Políticas penitenciarias
Hace algunos años, en una mesa redonda sobre el tema carcelario en la Universidad La Gran Colombia, le oí decir a Víctor Manuel Páez Guerra: “Las prisiones se inventaron para corregir, no para corromper, para resocializar y no para destruir. Y nada dignifica tanto como el trabajo, la educación y la enseñanza”. Esto es verdad. Pero en Colombia “patria de leguleyos”, se cree que todo se arregla expidiendo leyes y más leyes. Hacer códigos es fácil; formar buenos guardianes y buenos funcionarios de prisiones es mucho más difícil. Esto, desde luego, es lo esencial. El mayor problema del penitenciarismo, el factor primordial para el éxito o el fracaso de la empresa correccional, es el personal carcelario.
En Colombia se ha progresado en la lucha contra el crimen. Claro que los obstáculos son enormes. La destinación presupuestal es limitada, la infraestructura hasta hace poco tiempo era totalmente obsoleta e incapaz de recluir a tanto detenido. Teníamos panópticos para 20.000 reclusos cuando la población carcelaria había subido a 50.000 cautivos. En regiones con poca saturación criminal, los sumariados han sido concentrados en cárceles modernas y seguras. Así se maneja mejor el presupuesto. Y, lo más importante, que por encima de todo se cumpla el mandato legal de rehabilitar y readaptar.
No ha sido fácil pasar de las cárceles-cavernas o socavones, a construcciones decorosas. No hay que olvidar que el procesado es un hombre con dignidad, miembro de una familia, elemento clave en una empresa o unidad económica y su suerte le interesa al Estado y a la comunidad. No es posible reformar hombres en lugares que parecen cloacas.
La higiene, la disciplina, el silencio, el buen ambiente moral y social deben imperar. Hay que ayudar a resolver los grandes problemas del país. A quienes se empeñan en aportar soluciones hay que estimularlos. Los colombianos somos buenos para criticar, pero pésimos para vincularnos a programas redentores que sean ayuda, cooperación y desprendimiento.
Hoy no se habla de enfermedades sino de enfermos. De la misma manera hay que insistir más en el delincuente, que en el delito. Como penalista he dicho y repito: “La solidaridad del defensor es con el hombre, no con el delito”.
La delincuencia se reduciría convirtiendo los centros de reclusión en lugares de adiestramiento y capacitación. Y esto se puede alcanzar con médicos, psiquiatras, pedagogos, psicólogos, trabajadores sociales, alfabetizadores y líderes cívicos.

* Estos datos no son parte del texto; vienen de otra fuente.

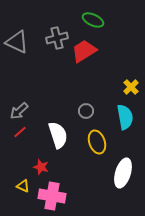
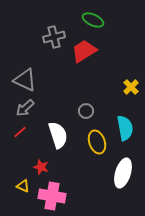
gray cross: moved 3 px left, 1 px up
gray triangle: moved 8 px right, 38 px down
gray arrow: moved 6 px right, 3 px up
cyan semicircle: moved 11 px down
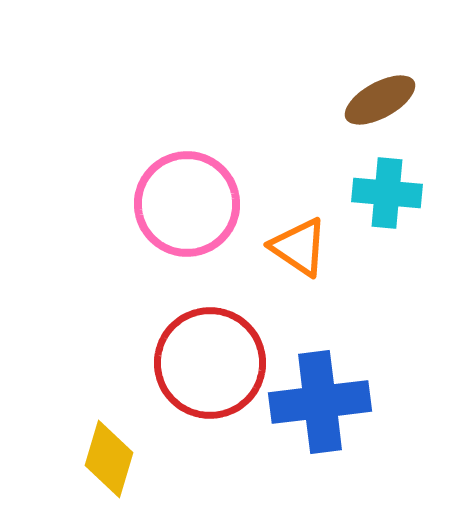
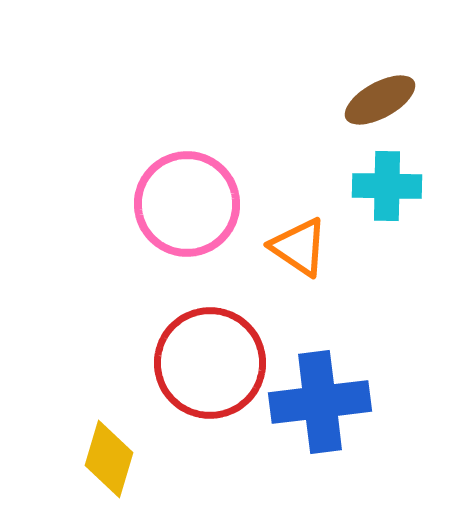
cyan cross: moved 7 px up; rotated 4 degrees counterclockwise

En el tratamiento del recluso conviene incrementar los sistemas de semi-libertad. Urge igualmente aumentar las causales de excarcelación para los infractores sancionados con penas no muy largas, siempre y cuando el sindicado no registre antecedentes por delitos intencionales graves.
La generosidad con el cautivo, no es asunto aritmético. Debe asentarse sobre una medida valorativa de la personalidad. Lo sistemáticamente represivo ya no rige. Hay infractores que jamás deberían ir a una cárcel y hay criminales tan peligrosos, que jamás deberían ser excarcelados.